In the long-term, Ningxia is also one of the proposed beneficiaries of the south-to-north transfer, which aims to correct regional supply imbalances through the construction of three canals – eastern, central and western – stretching over 3,000 kilometres to create a basin-to-basin transfer from the southern Yangtze to the northern Yellow River.

Sceptics have questioned the wisdom of the scheme. Work is due to involve the displacement of hundreds of thousands of people, engineering work on a colossal scale and fundamental changes to the hydrological and ecological functioning of the two river systems. The price-tag, estimated to reach as much as US$ 59 billion by the project’s completion in 2050, is also gargantuan. But is it money well spent?

Agriculture, which stands to benefit most from the water transfer, is the major problem. Grain and other crops guzzle an enormous 70% share of China’s total water availability, but contribute just 15% in return to China’s GDP earnings. Based on current land-use patterns, therefore, the cost of providing water through any component of the south–north transfer scheme would make its use for irrigation uneconomic, even if grain prices trebled.

Once less tangible costs associated with the transfer schemes are taken into account – the disruption of hydrological and ecological processes, loss of wildlife and landscapes – the lack of economic justification becomes even clearer. Even higher economic returns from industrial and urban users on some routes do not balance the books.

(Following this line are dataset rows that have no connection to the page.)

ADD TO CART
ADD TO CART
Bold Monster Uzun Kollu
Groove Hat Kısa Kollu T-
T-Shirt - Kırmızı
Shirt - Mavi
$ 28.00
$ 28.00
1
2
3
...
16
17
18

Low levels of efficiency in water use raise yet further question-marks over the need for massive new infrastructure.

Better irrigation systems, for example, could achieve significant reductions in overall use. Efforts to renew creaky infrastructure, especially pipes, could also cut wastage, which could run as high as 50%, according to unofficial estimates.

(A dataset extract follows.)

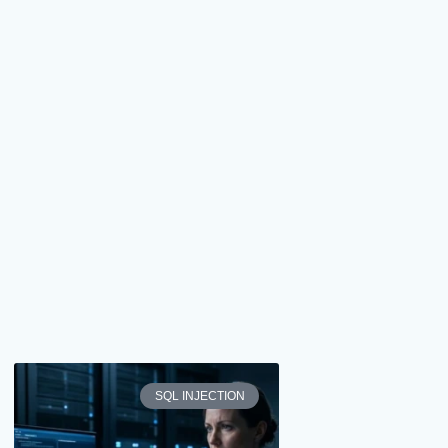
SQL INJECTION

Investment in wastewater plants that allow water to be recycled provides yet another alternative. Water taken from the River Thames in England, for example, is used at least three times before it enters the sea some 200 km from its source. Despite its high level of re-use, the Thames remains of relatively high environmental quality due to careful recycling.

Better pricing, too, would play its part. In the former Soviet bloc countries of central Europe, domestic water use fell by almost 50% following relatively straight-forward price increases. Despite a new water law in 2002 that commits the government to price reform, water in China remains hugely under-priced, meaning that there is no incentive to be more sparing.

Whereas the transfer scheme provides up to 44.8 billion m3 of additional water to the Yellow River each year, management fixes (with the necessary political will) and gradual restructuring of the Chinese economy could more than double this amount.



Key recommendations of Dr. Warren’s report:

1. Reduce leakage from urban distribution systems;
2. Improve the collection and treatment of waste water so that it can be re-used downstream;
3. Discourage irrigated agriculture in arid regions;Improve irrigation methods and practice;
4. Improve irrigation methods and practice;
5. Encourage grain exports from regions of the country where crops are at least partly rain fed


The above extract was adapted from a WWF-commissioned report, “The proposed South–North Water Transfer Scheme in China: Need, Justification and Cost”, which was written in 2001. WWF China wishes to make it clear that the views expressed are only those of the author, Dr. S.C. Warren.